• [TASK OBJECTIVE]: Go through the material line by line and copy each one with the word "Printing".

#### EXCERPTED RECORDS ####

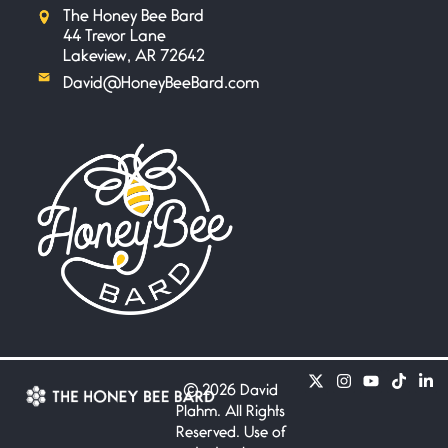
The Honey Bee Bard
44 Trevor Lane
Lakeview, AR 72642
David@HoneyBeeBard.com
©
2026 David
Plahm. All Rights
Reserved. Use of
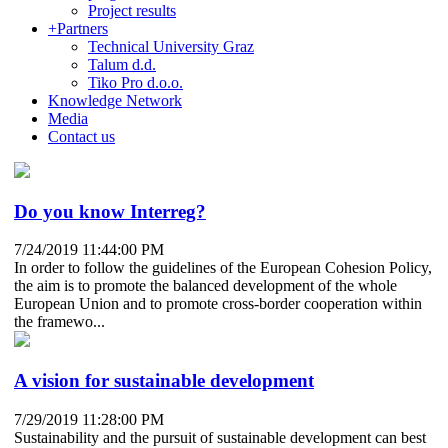
Project results
+
Partners
Technical University Graz
Talum d.d.
Tiko Pro d.o.o.
Knowledge Network
Media
Contact us
Do you know Interreg?
7/24/2019 11:44:00 PM
In order to follow the guidelines of the European Cohesion Policy,
the aim is to promote the balanced development of the whole
European Union and to promote cross-border cooperation within
the framewo...
A vision for sustainable development
7/29/2019 11:28:00 PM
Sustainability and the pursuit of sustainable development can best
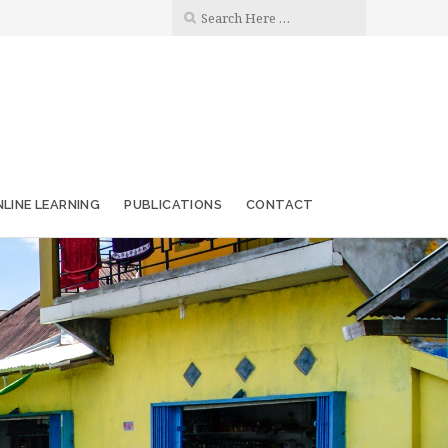
LINE LEARNING
PUBLICATIONS
CONTACT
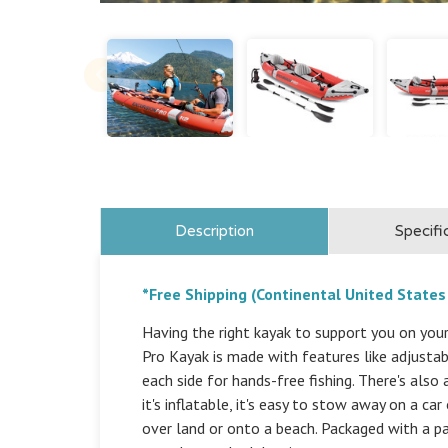
Description
Specifi
*Free Shipping (Continental United States
Having the right kayak to support you on your
Pro Kayak is made with features like adjustab
each side for hands-free fishing. There's als
it's inflatable, it's easy to stow away on a ca
over land or onto a beach. Packaged with a p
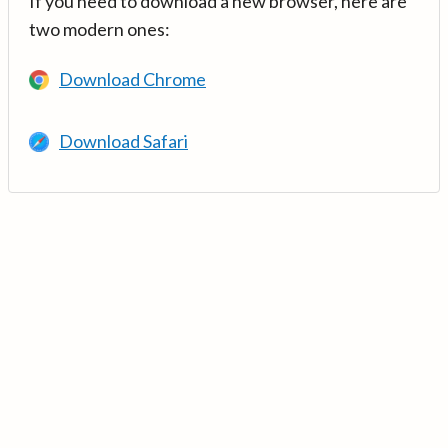
If you need to download a new browser, here are
two modern ones:
Download Chrome
Download Safari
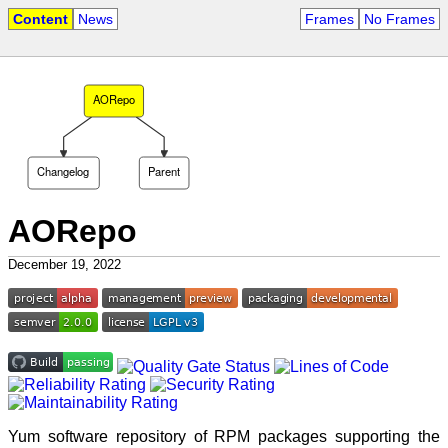
Content
News
Frames
No Frames
AORepo
Changelog
Parent
AORepo
December 19, 2022
Yum software repository of RPM packages supporting the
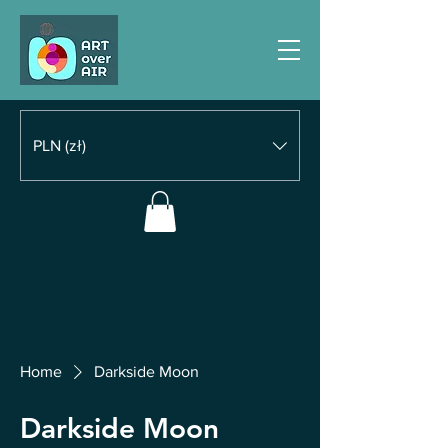
PLN (zł)
Home
Darkside Moon
Darkside Moon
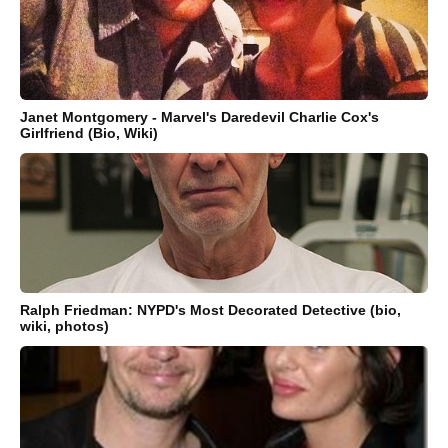
Janet Montgomery - Marvel's Daredevil Charlie Cox's
Girlfriend (Bio, Wiki)
Ralph Friedman: NYPD's Most Decorated Detective (bio,
wiki, photos)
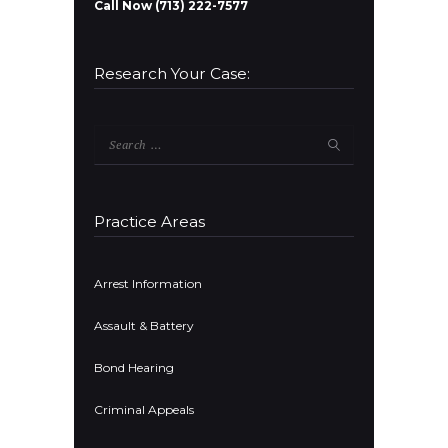
Call Now (713) 222-7577
Research Your Case:
Search
for:
Practice Areas
Arrest Information
Assault & Battery
Bond Hearing
Criminal Appeals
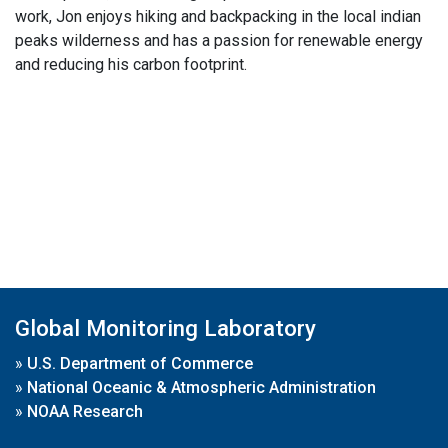
work, Jon enjoys hiking and backpacking in the local indian
peaks wilderness and has a passion for renewable energy
and reducing his carbon footprint.
Global Monitoring Laboratory
»
U.S. Department of Commerce
»
National Oceanic & Atmospheric Administration
»
NOAA Research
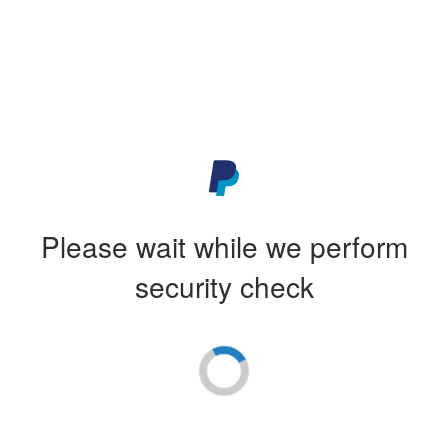
Please wait while we perform
security check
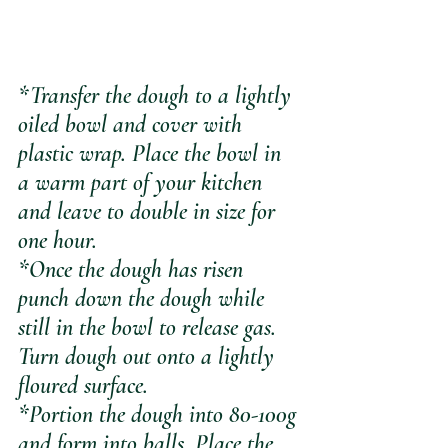
*Transfer the dough to a lightly 
oiled bowl and cover with 
plastic wrap. Place the bowl in 
a warm part of your kitchen 
and leave to double in size for 
one hour.
*Once the dough has risen 
punch down the dough while 
still in the bowl to release gas. 
Turn dough out onto a lightly 
floured surface.
*Portion the dough into 80-100g 
and form into balls. Place the 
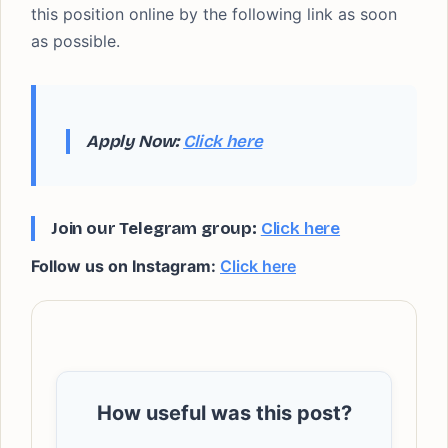
this position online by the following link as soon
as possible.
Apply Now:
Click here
Join our Telegram group:
Click here
Follow us on Instagram:
Click here
How useful was this post?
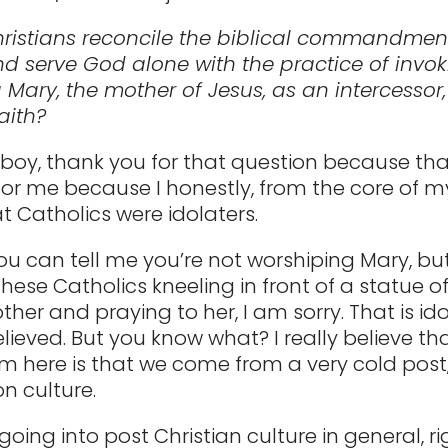
ristians reconcile the biblical commandmen
d serve God alone with the practice of invo
 Mary, the mother of Jesus, as an intercessor
aith?
 boy, thank you for that question because th
or me because I honestly, from the core of m
t Catholics were idolaters.
u can tell me you’re not worshiping Mary, bu
hese Catholics kneeling in front of a statue o
her and praying to her, I am sorry. That is ido
elieved. But you know what? I really believe th
m here is that we come from a very cold post
n culture.
going into post Christian culture in general, r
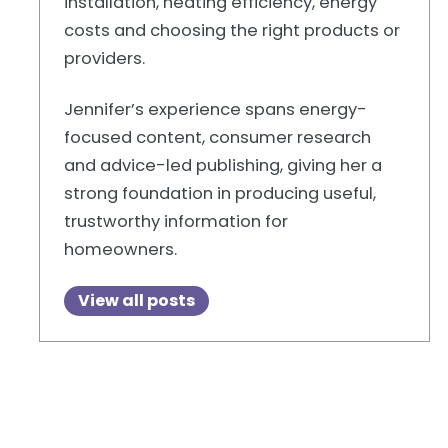
installation, heating efficiency, energy
costs and choosing the right products or
providers.
Jennifer’s experience spans energy-
focused content, consumer research
and advice-led publishing, giving her a
strong foundation in producing useful,
trustworthy information for
homeowners.
View all posts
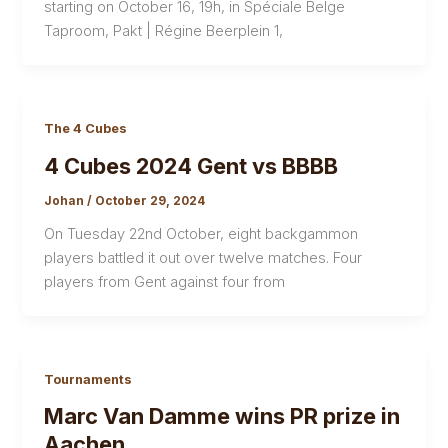
starting on October 16, 19h, in Spéciale Belge
Taproom, Pakt | Régine Beerplein 1,
The 4 Cubes
4 Cubes 2024 Gent vs BBBB
Johan
/
October 29, 2024
On Tuesday 22nd October, eight backgammon
players battled it out over twelve matches. Four
players from Gent against four from
Tournaments
Marc Van Damme wins PR prize in
Aachen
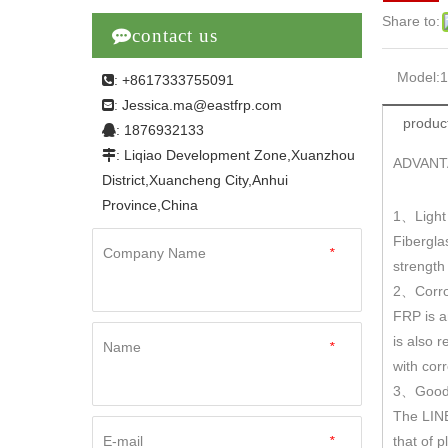
Share to:

contact us
Model:
: +8617333755091

Jessica.ma@eastfrp.com
:
product
: 1876932133

: Liqiao Development Zone,Xuanzhou

ADVANT
District,Xuancheng City,Anhui
Province,China
1
Light
、
Fibergla
Company Name
*
strengt
2
Corro
、
FRP is a
is also r
Name
*
with cor
3
Good 
、
The LINE
E-mail
*
that of 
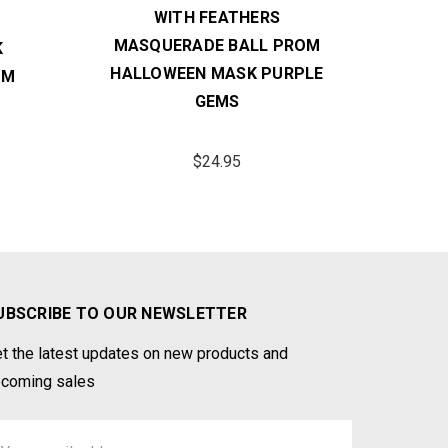
WITH FEATHERS
GREE
MASQUERADE BALL PROM
K
HALL
HALLOWEEN MASK PURPLE
OM
GEMS
$24.95
UBSCRIBE TO OUR NEWSLETTER
t the latest updates on new products and
coming sales
ail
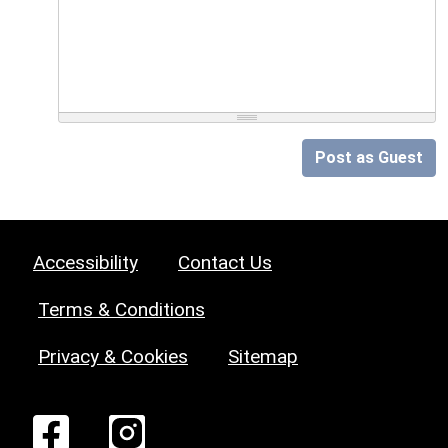
Post as Guest
Accessibility
Contact Us
Terms & Conditions
Privacy & Cookies
Sitemap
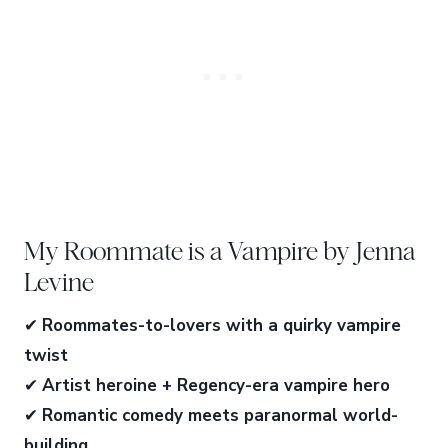
My Roommate is a Vampire by Jenna
Levine
✔
Roommates-to-lovers with a quirky vampire
twist
✔
Artist heroine + Regency-era vampire hero
✔
Romantic comedy meets paranormal world-
building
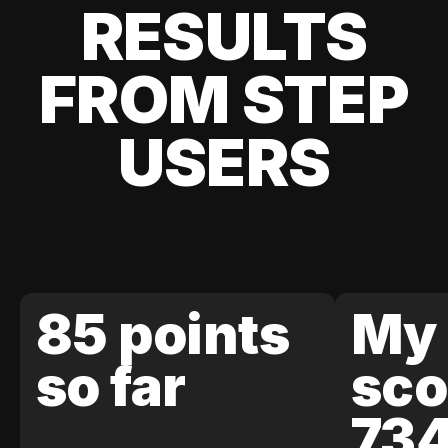
RESULTS
FROM STEP
USERS
85 points
My 
so far
sco
73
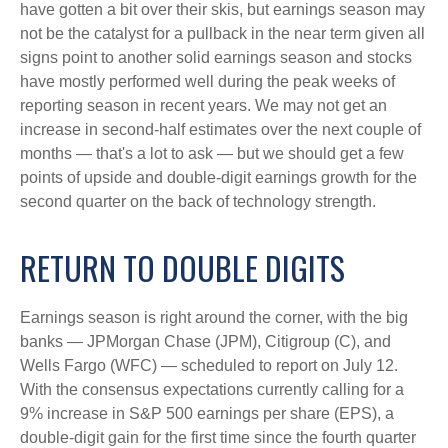
have gotten a bit over their skis, but earnings season may
not be the catalyst for a pullback in the near term given all
signs point to another solid earnings season and stocks
have mostly performed well during the peak weeks of
reporting season in recent years. We may not get an
increase in second-half estimates over the next couple of
months — that's a lot to ask — but we should get a few
points of upside and double-digit earnings growth for the
second quarter on the back of technology strength.
RETURN TO DOUBLE DIGITS
Earnings season is right around the corner, with the big
banks — JPMorgan Chase (JPM), Citigroup (C), and
Wells Fargo (WFC) — scheduled to report on July 12.
With the consensus expectations currently calling for a
9% increase in S&P 500 earnings per share (EPS), a
double-digit gain for the first time since the fourth quarter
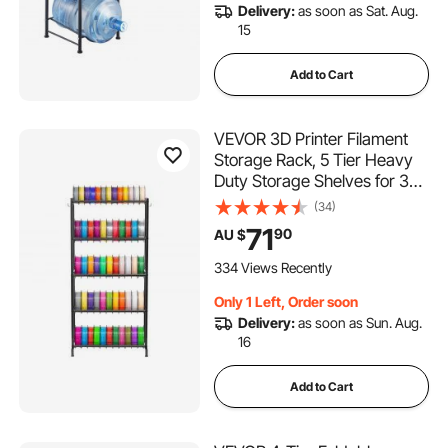
Delivery:
as soon as Sat. Aug.
15
Add to Cart
VEVOR 3D Printer Filament
Storage Rack, 5 Tier Heavy
Duty Storage Shelves for 3D
Printing Filaments, Filament
(34)
Spool Holders Racks for 3D
71
90
AU $
Printing Studio, Home Studio,
Office, Workshop (Shelf Only)
334 Views Recently
Only 1 Left, Order soon
Delivery:
as soon as Sun. Aug.
16
Add to Cart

####

• [RESULT OF THIS EXERCISE]:
Printing Filaments, Filament
Printing Studio, Home Studio,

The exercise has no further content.